Quando olhamos as rendas maiores, eles são bem atendidos. Mas esse público com uma renda abaixo de R$ 1 mil é muito subofertado. É ali que estamos gerando um atendimento prime para um cliente com uma renda baixa. Somos um ‘Bradesquinho asset light’ com uma proposta mais digital.
Quanto da sua carteira de clientes está nesse perfil, nessa faixa de 50 mais e baixa renda?
Hoje, por volta de 80%. E boa parte deles já com a folha de pagamento no banco. Quando eu olho o banco cinco, seis anos para frente, ele vai ser um banco de correntista, com o salário aqui e relacionamento, e todo o portfólio de produtos aqui. Algumas fintechs abrem contas sem parar, contas que não necessariamente vão ter aquele banco ou aquela wallet como seu principal banco de relacionamento. Temos focado no relacionamento e em clientes que vão ter a gente como banco principal.

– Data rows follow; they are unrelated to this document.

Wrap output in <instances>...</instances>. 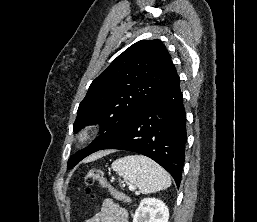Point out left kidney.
Here are the masks:
<instances>
[{"label":"left kidney","mask_w":257,"mask_h":222,"mask_svg":"<svg viewBox=\"0 0 257 222\" xmlns=\"http://www.w3.org/2000/svg\"><path fill=\"white\" fill-rule=\"evenodd\" d=\"M169 210L163 201L144 198L137 208L133 222H168Z\"/></svg>","instance_id":"left-kidney-1"}]
</instances>
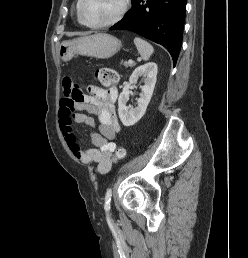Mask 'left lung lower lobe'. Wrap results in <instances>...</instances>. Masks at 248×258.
<instances>
[{
  "mask_svg": "<svg viewBox=\"0 0 248 258\" xmlns=\"http://www.w3.org/2000/svg\"><path fill=\"white\" fill-rule=\"evenodd\" d=\"M186 0H132V8L110 30H130L164 46L174 65L181 48Z\"/></svg>",
  "mask_w": 248,
  "mask_h": 258,
  "instance_id": "1",
  "label": "left lung lower lobe"
}]
</instances>
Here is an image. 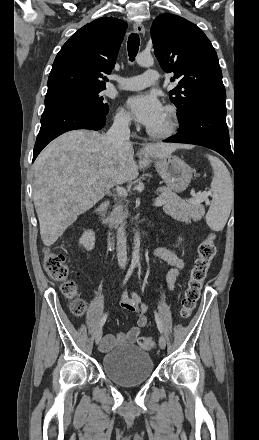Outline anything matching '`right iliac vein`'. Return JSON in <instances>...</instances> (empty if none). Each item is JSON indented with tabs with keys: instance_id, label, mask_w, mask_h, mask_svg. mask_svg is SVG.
<instances>
[{
	"instance_id": "1",
	"label": "right iliac vein",
	"mask_w": 259,
	"mask_h": 440,
	"mask_svg": "<svg viewBox=\"0 0 259 440\" xmlns=\"http://www.w3.org/2000/svg\"><path fill=\"white\" fill-rule=\"evenodd\" d=\"M102 338V328H99L95 335V343L99 344Z\"/></svg>"
}]
</instances>
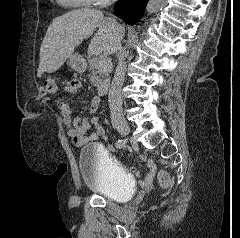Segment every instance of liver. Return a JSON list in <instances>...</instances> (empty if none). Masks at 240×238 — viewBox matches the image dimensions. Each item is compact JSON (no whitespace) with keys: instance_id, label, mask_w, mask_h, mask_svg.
Instances as JSON below:
<instances>
[{"instance_id":"6515ba94","label":"liver","mask_w":240,"mask_h":238,"mask_svg":"<svg viewBox=\"0 0 240 238\" xmlns=\"http://www.w3.org/2000/svg\"><path fill=\"white\" fill-rule=\"evenodd\" d=\"M96 28L98 31L91 40L89 52H103L105 55L116 53L120 49L125 28L112 18L104 17L102 11L77 9L55 18L41 44L38 77L45 72L57 71Z\"/></svg>"}]
</instances>
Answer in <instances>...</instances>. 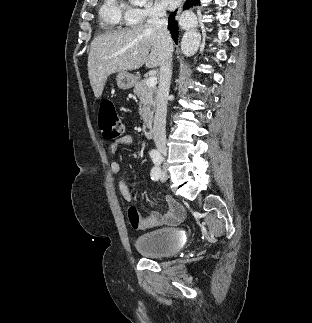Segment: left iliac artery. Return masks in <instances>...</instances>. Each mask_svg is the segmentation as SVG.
Returning <instances> with one entry per match:
<instances>
[{
    "label": "left iliac artery",
    "instance_id": "obj_1",
    "mask_svg": "<svg viewBox=\"0 0 312 323\" xmlns=\"http://www.w3.org/2000/svg\"><path fill=\"white\" fill-rule=\"evenodd\" d=\"M154 161H158L157 159H154ZM155 163V162H154ZM159 176H160V168L158 167H154L152 170H151V179L152 180H158L159 179Z\"/></svg>",
    "mask_w": 312,
    "mask_h": 323
}]
</instances>
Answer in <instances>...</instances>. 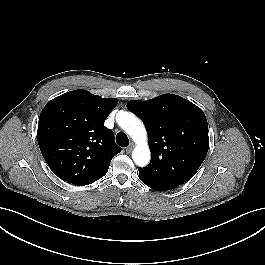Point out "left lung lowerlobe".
Segmentation results:
<instances>
[{
    "instance_id": "left-lung-lower-lobe-1",
    "label": "left lung lower lobe",
    "mask_w": 265,
    "mask_h": 265,
    "mask_svg": "<svg viewBox=\"0 0 265 265\" xmlns=\"http://www.w3.org/2000/svg\"><path fill=\"white\" fill-rule=\"evenodd\" d=\"M139 178H140V180H141L144 184H146L147 186H149L150 188H152V189H154V190H156V191L170 190V189H166V188L160 187V186H158V185L155 184V183L149 182V181L143 179L141 176H139Z\"/></svg>"
}]
</instances>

Hoje vocês empregam mais de 450 developers. Existe um gargalo na indústria? Falta esse tipo de mão de obra?
Existem vários gargalos, não só em devs. Faltam engenheiros iOS, Android, devs de apps tem um gargalo sim. Quando a gente vai para os cientistas de dados, hoje também é muito difícil ter gente com experiência de negócios. Acho que hoje esses são os dois grandes gargalos que vemos.
Vocês estão anunciando um campus na região de Campinas. Não é só para ser cool, né?
Primeiro, quero deixar claro que não somos plágio de nenhuma empresa (risos). Esse movimento começou em 2018. Na época, chegamos a olhar algumas áreas em São Paulo, outras em Florianópolis, para desenvolver esse campus. E encontramos um empreendimento que atende perfeitamente a proposta que imaginamos. É um complexo empresarial que tem uma mata dentro, 150 mil metros de mata nativa, com pista de corrida, wifi em toda a mata, todo o prédio é sustentável… estamos pegando um prédio de 10 mil metros. Usa água reutilizável, tem energia solar, tem estacionamento para carros elétricos, e dentro do complexo vamos ter um ônibus elétrico para levar para os restaurantes, academia, hotel. Esse complexo tem toda uma infraestrutura para atender as necessidades de nossos colaboradores. E escolhemos Campinas porque ali tem um polo universitário muito forte. A Unicamp tem um dos melhores cursos de data science do Brasil hoje. E tem quatro ou cinco boas cidades ali perto para os nossos colaboradores morarem.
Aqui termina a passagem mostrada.